Par contre, Kem Nunn prend aussi ses distances avec l’œuvre d’Hitchcock avec un Eldon qui peu à peu s’affranchit de sa « passivité ». En effet, durant les trois premiers épisodes, il est dans un mode où il subit les événements avec des patients condamnés qu’il ne peut sauver. Avec Jacklyn, il y a de l’espoir, mais Raymond lui fait clairement comprendre qu’il a intérêt à se tenir à distance en s’en prenant (on est presque certain) à sa fille. Eldon n’a plus envie de se laisser faire et avec l’aide de D, il a bien l’intention de combattre à armes égales, quitte à tomber dans l’illégalité. Sa dernière réplique au troisième épisode : « Who’s the Feeder? » est un gage d’émotions fortes à venir au cours des prochaines semaines.

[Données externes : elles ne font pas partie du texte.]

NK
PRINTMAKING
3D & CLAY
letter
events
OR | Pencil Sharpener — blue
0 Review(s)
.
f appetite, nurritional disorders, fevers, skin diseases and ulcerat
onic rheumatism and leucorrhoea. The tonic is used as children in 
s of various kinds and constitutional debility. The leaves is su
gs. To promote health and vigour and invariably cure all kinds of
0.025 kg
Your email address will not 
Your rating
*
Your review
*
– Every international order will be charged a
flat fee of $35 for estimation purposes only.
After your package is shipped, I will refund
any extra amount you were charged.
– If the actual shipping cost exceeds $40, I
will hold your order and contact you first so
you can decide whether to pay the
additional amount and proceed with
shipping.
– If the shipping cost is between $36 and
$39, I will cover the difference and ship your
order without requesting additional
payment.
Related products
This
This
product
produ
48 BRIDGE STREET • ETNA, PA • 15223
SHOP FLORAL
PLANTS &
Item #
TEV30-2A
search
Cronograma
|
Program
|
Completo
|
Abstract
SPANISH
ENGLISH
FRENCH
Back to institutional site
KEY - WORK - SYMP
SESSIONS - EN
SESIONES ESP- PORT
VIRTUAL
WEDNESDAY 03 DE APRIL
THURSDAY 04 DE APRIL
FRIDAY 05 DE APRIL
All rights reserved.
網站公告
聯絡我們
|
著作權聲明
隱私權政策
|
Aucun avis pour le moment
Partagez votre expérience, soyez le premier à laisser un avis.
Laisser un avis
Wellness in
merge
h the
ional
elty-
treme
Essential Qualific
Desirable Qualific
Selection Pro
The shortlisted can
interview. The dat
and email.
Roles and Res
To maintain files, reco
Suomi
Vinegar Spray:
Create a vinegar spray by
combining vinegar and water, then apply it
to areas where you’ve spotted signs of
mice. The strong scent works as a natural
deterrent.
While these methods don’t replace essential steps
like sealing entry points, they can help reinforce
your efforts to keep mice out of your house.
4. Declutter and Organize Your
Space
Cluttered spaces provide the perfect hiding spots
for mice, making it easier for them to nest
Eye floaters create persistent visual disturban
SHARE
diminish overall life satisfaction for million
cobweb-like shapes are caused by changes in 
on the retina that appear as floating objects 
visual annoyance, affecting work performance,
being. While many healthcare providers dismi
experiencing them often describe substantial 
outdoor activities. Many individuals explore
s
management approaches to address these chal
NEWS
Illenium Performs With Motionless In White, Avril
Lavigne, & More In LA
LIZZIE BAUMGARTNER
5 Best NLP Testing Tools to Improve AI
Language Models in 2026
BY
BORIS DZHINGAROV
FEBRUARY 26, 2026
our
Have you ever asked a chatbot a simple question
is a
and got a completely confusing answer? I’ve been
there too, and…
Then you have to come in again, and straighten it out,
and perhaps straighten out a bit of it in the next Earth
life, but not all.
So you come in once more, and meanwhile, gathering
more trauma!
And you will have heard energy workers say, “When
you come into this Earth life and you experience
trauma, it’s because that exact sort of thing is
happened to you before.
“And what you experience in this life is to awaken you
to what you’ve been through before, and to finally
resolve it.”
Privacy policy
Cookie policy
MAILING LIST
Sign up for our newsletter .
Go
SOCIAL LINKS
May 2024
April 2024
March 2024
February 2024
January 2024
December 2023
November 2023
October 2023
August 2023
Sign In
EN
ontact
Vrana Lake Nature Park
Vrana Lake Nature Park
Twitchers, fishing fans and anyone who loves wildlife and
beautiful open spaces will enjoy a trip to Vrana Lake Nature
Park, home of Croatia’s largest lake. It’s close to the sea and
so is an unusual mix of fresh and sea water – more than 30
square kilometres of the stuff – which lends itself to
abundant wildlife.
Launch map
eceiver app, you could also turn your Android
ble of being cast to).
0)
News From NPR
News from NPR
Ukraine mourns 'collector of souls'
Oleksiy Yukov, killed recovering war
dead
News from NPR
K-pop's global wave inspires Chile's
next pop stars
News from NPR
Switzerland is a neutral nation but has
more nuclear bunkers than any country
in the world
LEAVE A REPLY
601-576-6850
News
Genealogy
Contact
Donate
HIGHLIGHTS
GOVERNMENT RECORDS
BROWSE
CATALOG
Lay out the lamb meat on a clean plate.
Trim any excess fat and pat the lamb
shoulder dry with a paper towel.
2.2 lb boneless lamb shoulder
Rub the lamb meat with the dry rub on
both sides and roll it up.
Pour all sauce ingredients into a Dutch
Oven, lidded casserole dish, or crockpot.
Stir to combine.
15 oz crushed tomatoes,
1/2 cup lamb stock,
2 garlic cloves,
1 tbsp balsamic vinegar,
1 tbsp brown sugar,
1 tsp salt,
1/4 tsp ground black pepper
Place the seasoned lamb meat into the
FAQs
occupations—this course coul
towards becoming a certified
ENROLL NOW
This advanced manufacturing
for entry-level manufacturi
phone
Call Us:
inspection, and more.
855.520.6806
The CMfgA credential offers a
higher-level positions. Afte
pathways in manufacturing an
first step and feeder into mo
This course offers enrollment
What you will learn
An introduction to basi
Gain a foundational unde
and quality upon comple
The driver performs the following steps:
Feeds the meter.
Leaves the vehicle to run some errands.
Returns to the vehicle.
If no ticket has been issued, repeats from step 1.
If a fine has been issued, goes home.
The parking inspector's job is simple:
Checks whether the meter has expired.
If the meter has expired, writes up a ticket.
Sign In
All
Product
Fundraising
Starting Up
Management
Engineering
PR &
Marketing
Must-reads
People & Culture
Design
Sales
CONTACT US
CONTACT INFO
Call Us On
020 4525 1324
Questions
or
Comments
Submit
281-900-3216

À la fin du dixième épisode, il est prévu que Chance se termine plus ou moins comme le roman dont il est adapté. Pourtant, avant même de connaître la réception du public, Hulu a décidé d’accorder une seconde saison à la série avec dix épisodes supplémentaires. Kem Nunn n’ayant pas écrit de suite à son livre, il est difficile de prédire quelle direction le scénario pourrait prendre ou si l’inspiration serait seulement au rendez-vous, de l’aveu même de Hugh Laurie en entrevue à TV Line. Une chose est sûre, Hulu est en train de faire sa marque dans le surchargé univers sériel.